In Rekiden-16, we clarified that
AI behaves as an FSM (Finite State Machine).
Now comes the next question.
Can history progress without a player?
The answer is YES.
🎯 Conclusion: Give AI an Evaluation Function, and It Will Fight on Its Own
The final key that turns AI into a game system is the:
Evaluation Function
- What is considered “good”
- What is considered “bad”
Once this is defined,
AI will keep choosing actions even without human input.
🤖 What “AI vs AI” Means in Rekiden
In Rekiden, AI vs AI is defined as follows:
- Takeda AI: acts according to Takeda’s evaluation function
- Uesugi AI: acts according to Uesugi’s evaluation function
- Progression AI: manages state and transitions only
👉 The key idea is role separation.
🧮 Minimal Evaluation Functions
Takeda Clan AI (Example)
Evaluation Criteria:
- Preserve own troop strength
- Expand control over Shinano
- Ensure survival of key commanders
- Avoid reckless frontal assaults
Uesugi Clan AI (Example)
Evaluation Criteria:
- Superiority in direct confrontation
- Maintain morale
- Secure battlefield initiative
- Minimize withdrawals
This is already sufficient.
🔍 Why This Works
At each turn, the AI implicitly performs:
- Understand the current state
- Enumerate possible actions
- Score each action using the evaluation function
- Select the action that seems “best”
This is a textbook example of:
Decision-Making AI
🔁 Example of AI vs AI Progression
Turn 1:
Takeda AI: Prepares the Woodpecker Strategy (force preservation)

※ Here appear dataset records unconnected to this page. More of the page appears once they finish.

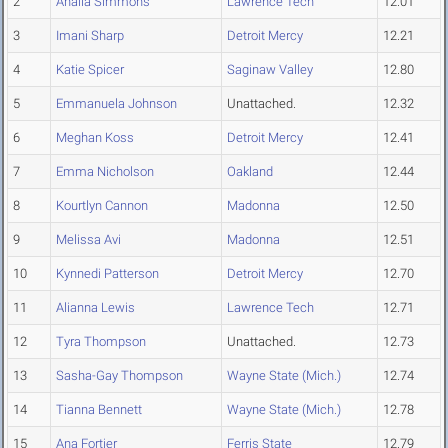
2
Anaiia Simmons
Lawrence Tech
12.01
3
Imani Sharp
Detroit Mercy
12.21
4
Katie Spicer
Saginaw Valley
12.80
5
Emmanuela Johnson
Unattached.
12.32
6
Meghan Koss
Detroit Mercy
12.41
7
Emma Nicholson
Oakland
12.44
8
Kourtlyn Cannon
Madonna
12.50
9
Melissa Avi
Madonna
12.51
10
Kynnedi Patterson
Detroit Mercy
12.70
11
Alianna Lewis
Lawrence Tech
12.71
12
Tyra Thompson
Unattached.
12.73
13
Sasha-Gay Thompson
Wayne State (Mich.)
12.74
14
Tianna Bennett
Wayne State (Mich.)
12.78
15
Ana Fortier
Ferris State
12.79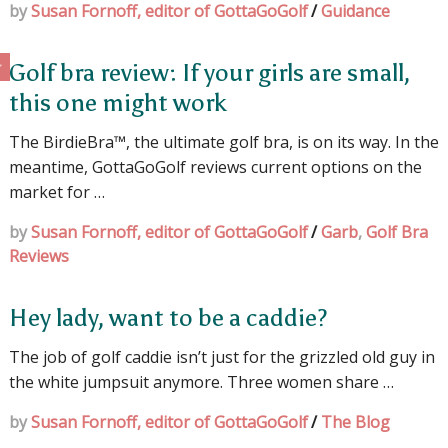
by
Susan Fornoff, editor of GottaGoGolf
/
Guidance
Golf bra review: If your girls are small,
this one might work
The BirdieBra™, the ultimate golf bra, is on its way. In the
meantime, GottaGoGolf reviews current options on the
market for …
by
Susan Fornoff, editor of GottaGoGolf
/
Garb
,
Golf Bra
Reviews
Hey lady, want to be a caddie?
The job of golf caddie isn’t just for the grizzled old guy in
the white jumpsuit anymore. Three women share …
by
Susan Fornoff, editor of GottaGoGolf
/
The Blog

Uesugi AI: Fortifies positions and prepares to intercept
→ State: Sustained tension
Turn 2:
Takeda AI: Advances a detached force
Uesugi AI: Detects movement and shifts main forces
→ State: Local engagement begins
Turn 3:
Both AIs: Evaluation drops due to rising attrition
→ State: Full-scale battle
No human input is involved.
📜 This Is “Automatic War Chronicle Generation”
At this stage, Rekiden is no longer:
- A game ❌
- A novel ❌
- A historical explanation ❌
👉 It becomes an automatic war chronicle generation system.
With the same template:
- Change the evaluation function
- Change personality (cautious / aggressive)
and you get a different history every time.
⚖️ Plausibility Over Reproducibility
What matters is not:
“Did it match historical fact?”
but rather:
- Does it feel plausible?
- Does it make sense for a Sengoku warlord?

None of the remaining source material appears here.